● Assignment
In the listing below, identify each line with the word "Touchstone" and return those lines.

● Record set
====================

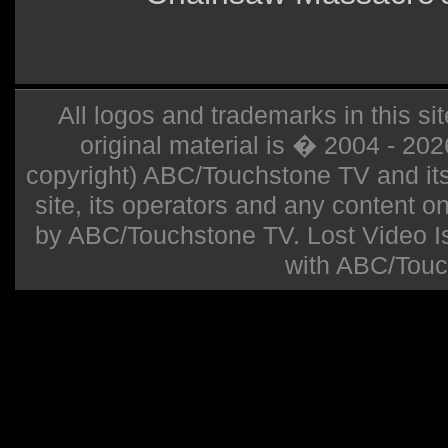
All logos and trademarks in this sit
original material is � 2004 - 20
copyright) ABC/Touchstone TV and its r
site, its operators and any content on 
by ABC/Touchstone TV. Lost Video Isla
with ABC/Touc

====================

● Output of the exercise
copyright) ABC/Touchstone TV and its r
by ABC/Touchstone TV. Lost Video Isla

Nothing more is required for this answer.